=== Dataset records ===

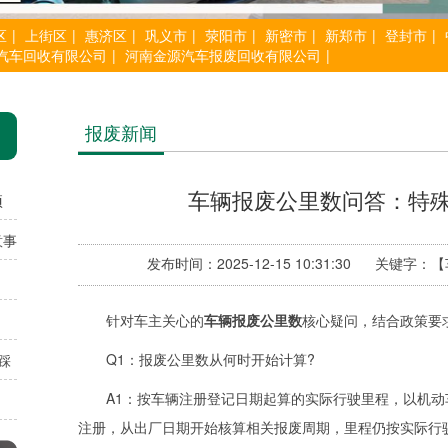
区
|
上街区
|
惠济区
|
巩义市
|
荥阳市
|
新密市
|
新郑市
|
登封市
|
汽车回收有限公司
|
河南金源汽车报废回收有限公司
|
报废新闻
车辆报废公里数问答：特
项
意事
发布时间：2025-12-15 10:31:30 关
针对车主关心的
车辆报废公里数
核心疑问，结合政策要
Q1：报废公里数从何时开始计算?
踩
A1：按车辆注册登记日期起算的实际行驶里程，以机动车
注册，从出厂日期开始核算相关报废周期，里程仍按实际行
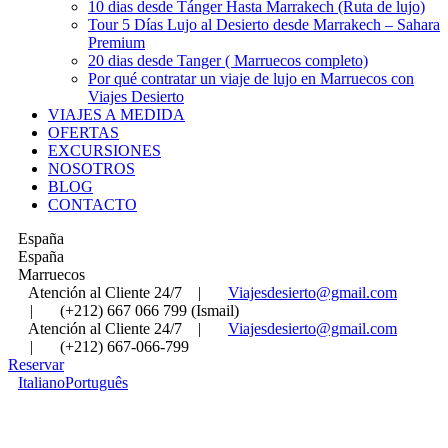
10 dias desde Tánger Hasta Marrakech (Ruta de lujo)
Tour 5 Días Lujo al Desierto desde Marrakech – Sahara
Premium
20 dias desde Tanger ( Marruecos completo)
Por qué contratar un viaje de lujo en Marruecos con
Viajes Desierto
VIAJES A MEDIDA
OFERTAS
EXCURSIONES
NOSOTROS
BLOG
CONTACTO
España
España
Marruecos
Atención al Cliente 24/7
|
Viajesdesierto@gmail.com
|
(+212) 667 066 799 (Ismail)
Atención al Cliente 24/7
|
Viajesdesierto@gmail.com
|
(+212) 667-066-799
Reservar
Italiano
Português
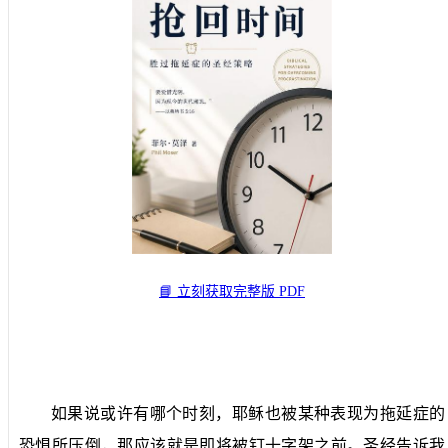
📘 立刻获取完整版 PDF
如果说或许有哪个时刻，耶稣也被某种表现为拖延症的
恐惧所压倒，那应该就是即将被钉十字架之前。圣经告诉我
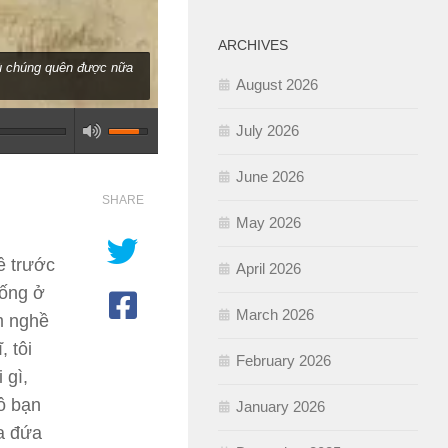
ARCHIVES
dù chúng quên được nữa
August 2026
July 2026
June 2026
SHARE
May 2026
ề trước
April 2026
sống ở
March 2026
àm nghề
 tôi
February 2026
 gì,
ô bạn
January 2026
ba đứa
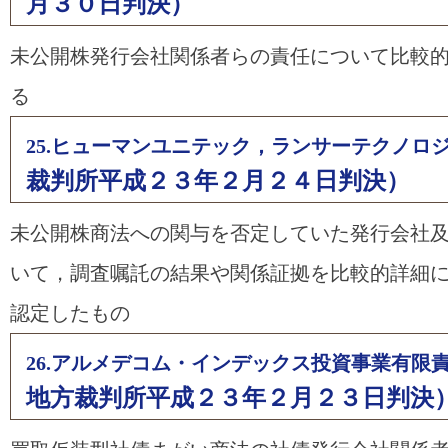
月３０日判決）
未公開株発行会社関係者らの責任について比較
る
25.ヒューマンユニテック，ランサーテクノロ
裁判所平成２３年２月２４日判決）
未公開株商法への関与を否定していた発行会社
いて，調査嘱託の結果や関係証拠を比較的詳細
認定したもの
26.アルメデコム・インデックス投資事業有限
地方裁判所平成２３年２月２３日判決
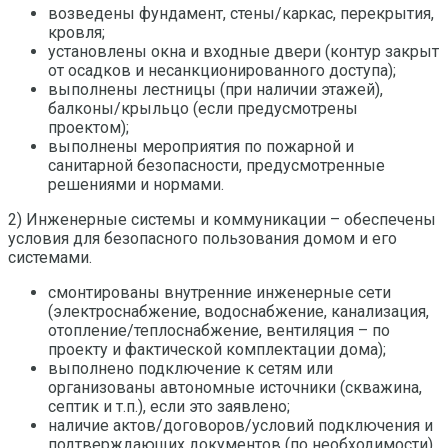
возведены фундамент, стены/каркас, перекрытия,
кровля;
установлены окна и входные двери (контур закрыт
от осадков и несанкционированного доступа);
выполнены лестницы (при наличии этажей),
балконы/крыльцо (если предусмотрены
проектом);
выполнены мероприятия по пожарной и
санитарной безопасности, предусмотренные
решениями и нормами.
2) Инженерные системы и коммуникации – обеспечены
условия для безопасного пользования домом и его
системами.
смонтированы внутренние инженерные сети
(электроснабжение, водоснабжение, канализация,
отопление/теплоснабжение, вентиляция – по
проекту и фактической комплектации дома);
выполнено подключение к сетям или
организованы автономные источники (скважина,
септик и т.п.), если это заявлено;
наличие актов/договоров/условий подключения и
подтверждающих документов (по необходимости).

===

■ **Prompt**:
Your answer must be an exact copy of the data above, minus its pictures.

■ **Answer space**:
区
|
上街区
|
惠济区
|
巩义市
|
荥阳市
|
新密市
|
新郑市
|
登封市
|
汽车回收有限公司
|
河南金源汽车报废回收有限公司
|
报废新闻
车辆报废公里数问答：特
项
意事
发布时间：2025-12-15 10:31:30 关
针对车主关心的
车辆报废公里数
核心疑问，结合政策要
Q1：报废公里数从何时开始计算?
踩
A1：按车辆注册登记日期起算的实际行驶里程，以机动车
注册，从出厂日期开始核算相关报废周期，里程仍按实际行
10 dias desde Tánger Hasta Marrakech (Ruta de lujo)
Tour 5 Días Lujo al Desierto desde Marrakech – Sahara
Premium
20 dias desde Tanger ( Marruecos completo)
Por qué contratar un viaje de lujo en Marruecos con
Viajes Desierto
VIAJES A MEDIDA
OFERTAS
EXCURSIONES
NOSOTROS
BLOG
CONTACTO
España
España
Marruecos
Atención al Cliente 24/7
|
Viajesdesierto@gmail.com
|
(+212) 667 066 799 (Ismail)
Atención al Cliente 24/7
|
Viajesdesierto@gmail.com
|
(+212) 667-066-799
Reservar
Italiano
Português
📘 立刻获取完整版 PDF
如果说或许有哪个时刻，耶稣也被某种表现为拖延症的
恐惧所压倒，那应该就是即将被钉十字架之前。圣经告诉我
ARCHIVES
dù chúng quên được nữa
August 2026
July 2026
June 2026
SHARE
May 2026
ề trước
April 2026
sống ở
March 2026
àm nghề
 tôi
February 2026
 gì,
ô bạn
January 2026
ba đứa
月３０日判決）
未公開株発行会社関係者らの責任について比較
る
25.ヒューマンユニテック，ランサーテクノロ
裁判所平成２３年２月２４日判決）
未公開株商法への関与を否定していた発行会社
いて，調査嘱託の結果や関係証拠を比較的詳細
認定したもの
26.アルメデコム・インデックス投資事業有限
地方裁判所平成２３年２月２３日判決
возведены фундамент, стены/каркас, перекрытия,
кровля;
установлены окна и входные двери (контур закрыт
от осадков и несанкционированного доступа);
выполнены лестницы (при наличии этажей),
балконы/крыльцо (если предусмотрены
проектом);
выполнены мероприятия по пожарной и
санитарной безопасности, предусмотренные
решениями и нормами.
2) Инженерные системы и коммуникации – обеспечены
условия для безопасного пользования домом и его
системами.
смонтированы внутренние инженерные сети
(электроснабжение, водоснабжение, канализация,
отопление/теплоснабжение, вентиляция – по
проекту и фактической комплектации дома);
выполнено подключение к сетям или
организованы автономные источники (скважина,
септик и т.п.), если это заявлено;
наличие актов/договоров/условий подключения и
подтверждающих документов (по необходимости).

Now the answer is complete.